InternLM/doc/code-docs/source/profiler.rst

Profiler
========

.. Mainly about the usage of torch profiler and memory profiler

Torch Profiler
-----------------
InternLM uses ``internlm.train.initialize_llm_profile()`` to profile performance data, execution time duration and breakdown analysis of
step time. The implementation is based on `torch.profiler <https://pytorch.org/docs/stable/profiler.html>`_ and output tracing files can
be visualized with `tensorboard <https://www.tensorflow.org>`_.

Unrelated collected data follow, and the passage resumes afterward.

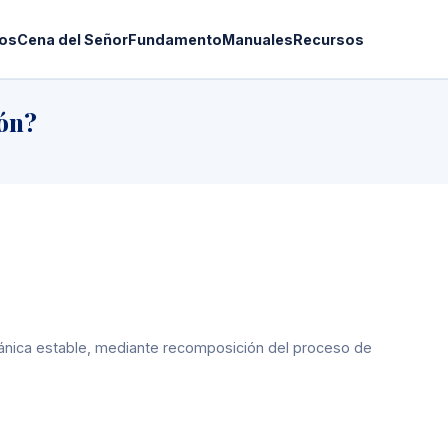
os
Cena del Señor
Fundamento
Manuales
Recursos
ión?
rgánica estable, mediante recomposición del proceso de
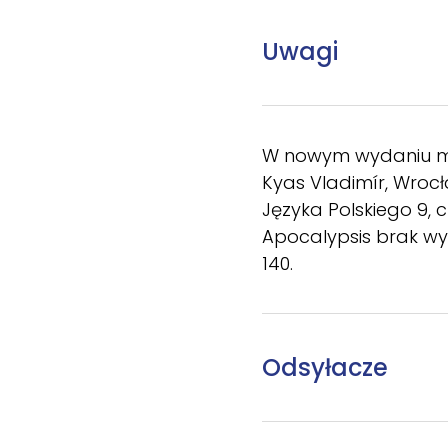
Uwagi
W nowym wydaniu 
Kyas Vladimír, Wrocł
Języka Polskiego 9, cz
Apocalypsis brak w
140.
Odsyłacze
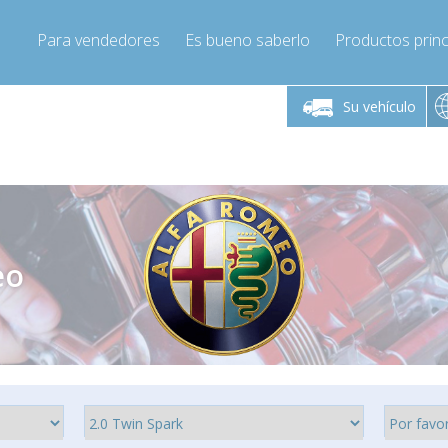
Para vendedores
Es bueno saberlo
Productos princ
 viernes de 9:00 a
De lunes a viernes de 9:00 a
De lunes a 
16:00
16:00
Su vehículo
pressor-express.es
Info@compressor-express.es
Info@comp
eo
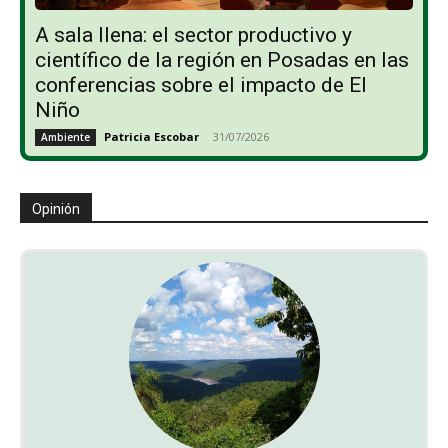
A sala llena: el sector productivo y
científico de la región en Posadas en las
conferencias sobre el impacto de El
Niño
Patricia Escobar
-
31/07/2026
Ambiente
Opinión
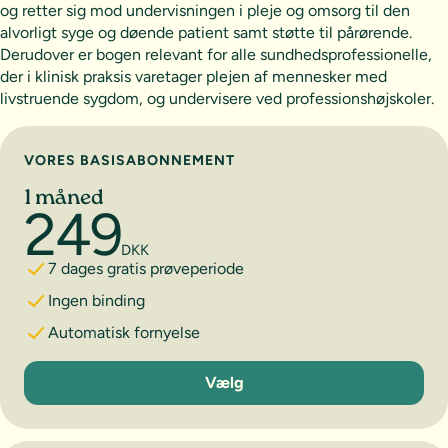
og retter sig mod undervisningen i pleje og omsorg til den
alvorligt syge og døende patient samt støtte til pårørende.
Derudover er bogen relevant for alle sundhedsprofessionelle,
der i klinisk praksis varetager plejen af mennesker med
livstruende sygdom, og undervisere ved professionshøjskoler.
Vælg abonnement
VORES BASISABONNEMENT
1 måned
249
DKK
7 dages gratis prøveperiode
Ingen binding
Automatisk fornyelse
1 måned
Vælg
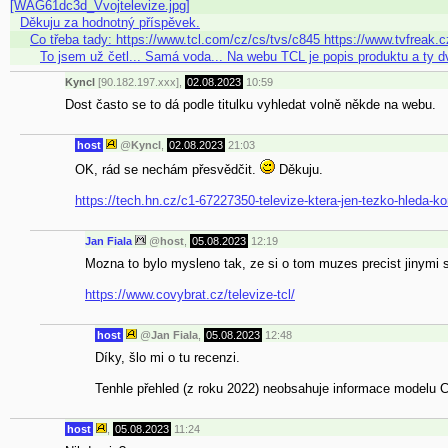
[WAG61dc3d_Vvojtelevize.jpg]
Děkuju za hodnotný příspěvek.
Co třeba tady: https://www.tcl.com/cz/cs/tvs/c845 https://www.tvfreak.cz
To jsem už četl... Samá voda... Na webu TCL je popis produktu a ty d
Kyncl
[90.182.197.xxx],
02.08.2023
10:59
Dost často se to dá podle titulku vyhledat volně někde na webu.
host
@
Kyncl
,
02.08.2023
21:03
OK, rád se nechám přesvědčit.
Děkuju.
https://tech.hn.cz/c1-67227350-televize-ktera-jen-tezko-hleda-ko
Jan Fiala
@
host
,
05.08.2023
12:19
Mozna to bylo mysleno tak, ze si o tom muzes precist jinymi 
https://www.covybrat.cz/televize-tcl/
host
@
Jan Fiala
,
05.08.2023
12:48
Díky, šlo mi o tu recenzi.
Tenhle přehled (z roku 2022) neobsahuje informace modelu 
host
,
05.08.2023
11:24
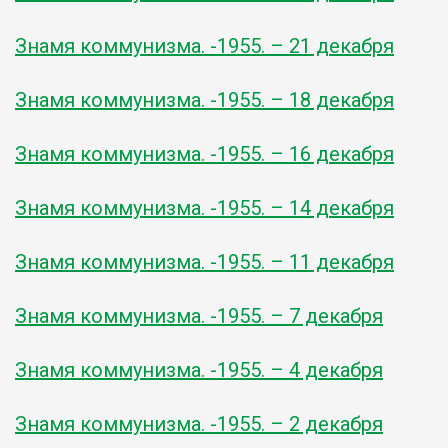
Знамя коммунизма. -1955. – 21 декабря
Знамя коммунизма. -1955. – 18 декабря
Знамя коммунизма. -1955. – 16 декабря
Знамя коммунизма. -1955. – 14 декабря
Знамя коммунизма. -1955. – 11 декабря
Знамя коммунизма. -1955. – 7 декабря
Знамя коммунизма. -1955. – 4 декабря
Знамя коммунизма. -1955. – 2 декабря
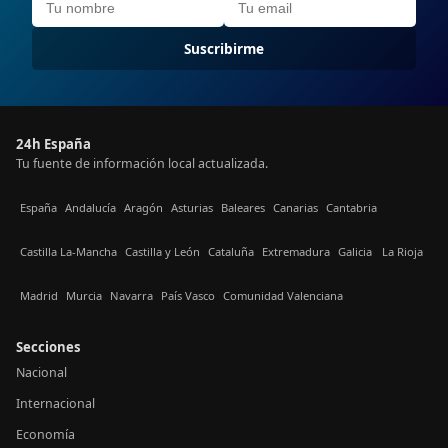
Suscribirme
24h España
Tu fuente de información local actualizada.
España
Andalucía
Aragón
Asturias
Baleares
Canarias
Cantabria
Castilla La-Mancha
Castilla y León
Cataluña
Extremadura
Galicia
La Rioja
Madrid
Murcia
Navarra
País Vasco
Comunidad Valenciana
Secciones
Nacional
Internacional
Economía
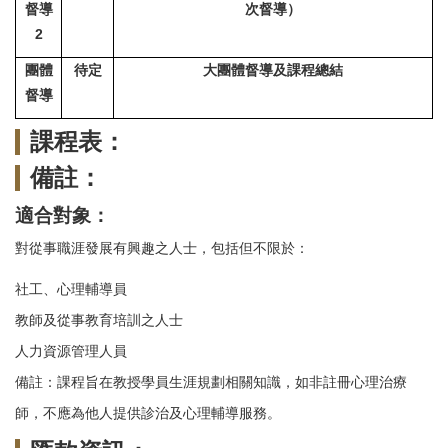
督導
次督導）
2
團體
待定
大團體督導及課程總結
督導
課程表：
備註：
適合對象：
對從事職涯發展有興趣之人士，包括但不限於：
社工、心理輔導員
教師及從事教育培訓之人士
人力資源管理人員
備註：課程旨在教授學員生涯規劃相關知識，如非註冊心理治療
師，不應為他人提供診治及心理輔導服務。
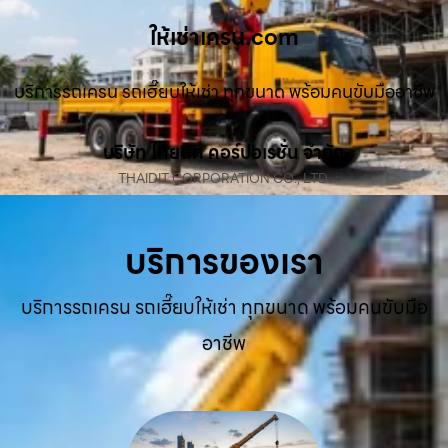
ให้เช่าเครน.com
บริการรถเครน รถเฮี๊ยบให้เช่า ทุกขนาด พร้อมคนขับมืออาชีพ
บริษัท ไทยดิท คอร์ปอเรชั่น จำกัด
THAIDIT CORPORATION CO., LTD.
บริการของเรา
บริการรถเครน รถเฮี๊ยบให้เช่า ทุกขนาด พร้อมคนขับมือ
อาชีพ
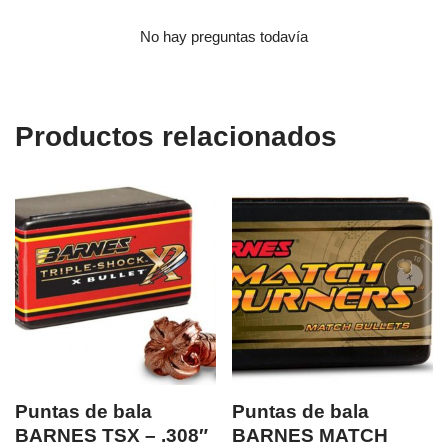
No hay preguntas todavía
Productos relacionados
Puntas de bala
Puntas de bala
BARNES TSX – .308″
BARNES MATCH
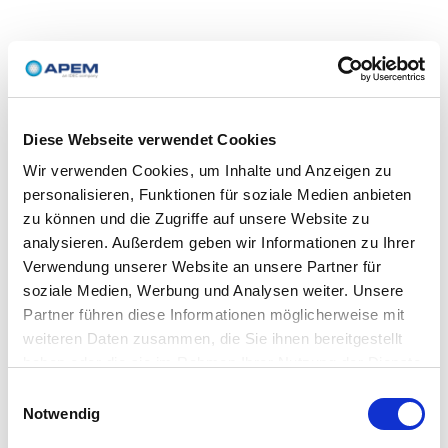
Diese Webseite verwendet Cookies
Wir verwenden Cookies, um Inhalte und Anzeigen zu
personalisieren, Funktionen für soziale Medien anbieten
zu können und die Zugriffe auf unsere Website zu
analysieren. Außerdem geben wir Informationen zu Ihrer
Verwendung unserer Website an unsere Partner für
soziale Medien, Werbung und Analysen weiter. Unsere
Partner führen diese Informationen möglicherweise mit
weiteren Daten zusammen, die Sie ihnen bereitgestellt
haben oder die sie im Rahmen Ihrer Nutzung der Dienste
gesammelt haben.
Einwilligungsauswahl
Notwendig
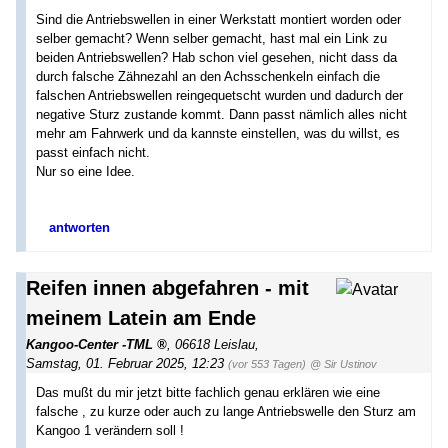
Sind die Antriebswellen in einer Werkstatt montiert worden oder
selber gemacht? Wenn selber gemacht, hast mal ein Link zu
beiden Antriebswellen? Hab schon viel gesehen, nicht dass da
durch falsche Zähnezahl an den Achsschenkeln einfach die
falschen Antriebswellen reingequetscht wurden und dadurch der
negative Sturz zustande kommt. Dann passt nämlich alles nicht
mehr am Fahrwerk und da kannste einstellen, was du willst, es
passt einfach nicht.
Nur so eine Idee.
antworten
Reifen innen abgefahren - mit
meinem Latein am Ende
Kangoo-Center -TML
,
06618 Leislau
,
Samstag, 01. Februar 2025, 12:23
(vor 553 Tagen)
@ Sir Ustinov
Das mußt du mir jetzt bitte fachlich genau erklären wie eine
falsche , zu kurze oder auch zu lange Antriebswelle den Sturz am
Kangoo 1 verändern soll !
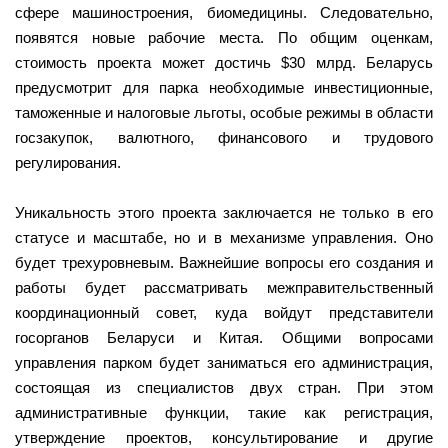
сфере машиностроения, биомедицины. Следовательно,
появятся новые рабочие места. По общим оценкам,
стоимость проекта может достичь $30 млрд. Беларусь
предусмотрит для парка необходимые инвестиционные,
таможенные и налоговые льготы, особые режимы в области
госзакупок, валютного, финансового и трудового
регулирования.
Уникальность этого проекта заключается не только в его
статусе и масштабе, но и в механизме управления. Оно
будет трехуровневым. Важнейшие вопросы его создания и
работы будет рассматривать межправительственный
координационный совет, куда войдут представители
госорганов Беларуси и Китая. Общими вопросами
управления парком будет заниматься его администрация,
состоящая из специалистов двух стран. При этом
административные функции, такие как регистрация,
утверждение проектов, консультирование и другие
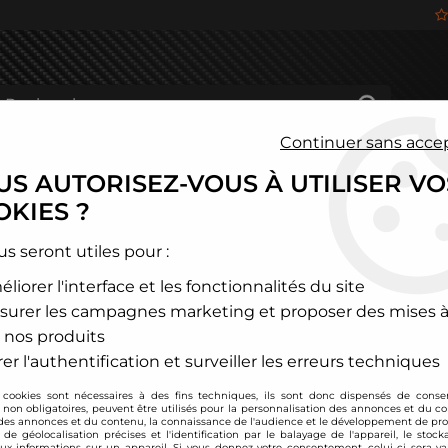
Continuer sans acce
S AUTORISEZ-VOUS À UTILISER VO
HÂSSIS
FREINAGE
HABITACLE
JANTES ALU
KIES ?
cte
>
Volkswagen
>
Golf
>
Golf 7
>
Kit d'admission carbone Pour m
us seront utiles pour :
liorer l'interface et les fonctionnalités du site
TA TECHNIX
surer les campagnes marketing et proposer des mises à
Kit d'admission carb
 nos produits
EA888 ( 2014+ )
er l'authentification et surveiller les erreurs techniques
Soyez le premier à donner
 cookies sont nécessaires à des fins techniques, ils sont donc dispensés de cons
, non obligatoires, peuvent être utilisés pour la personnalisation des annonces et du co
449
,
00
€
TTC
es annonces et du contenu, la connaissance de l'audience et le développement de prod
au l
de géolocalisation précises et l'identification par le balayage de l'appareil, le stock
aux informations sur un appareil. Si vous donnez votre consentement, celui-ci sera va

To use this torch profiler tool, you need to enable profiling by passing the ``--profiling`` flag when starting training. After torch
profiling is completed, you can find the profiling results in the ``{JOB_NAME}/{start_time}/traces/rank{}_dp{}_tp{}_pp{}`` folder.

.. autofunction:: internlm.train.initialize_llm_profile

Memory Profiler
-----------------

InternLM provides a practical solution ``internlm.utils.simple_memory_profiler.SimpleMemoryProfiler`` to monitor actual GPU memory usage.
In the implmentation, model data (including model parameters, model gradients, and optimizer states) and non-model data
(including activations) are calculated.

To use this memory profiler tool, you need to enable profiling by passing the ``--profiling`` flag when starting training. After memory
profiling is completed, you can find the profiling results (including logs of memory usage at different time point and sunburst charts
showing overall memory usage) for a specific rank device in the ``memory_trace/rank{}_dp{}_tp{}`` folder.

.. autoclass:: internlm.utils.simple_memory_profiler.SimpleMemoryProfiler
    :members: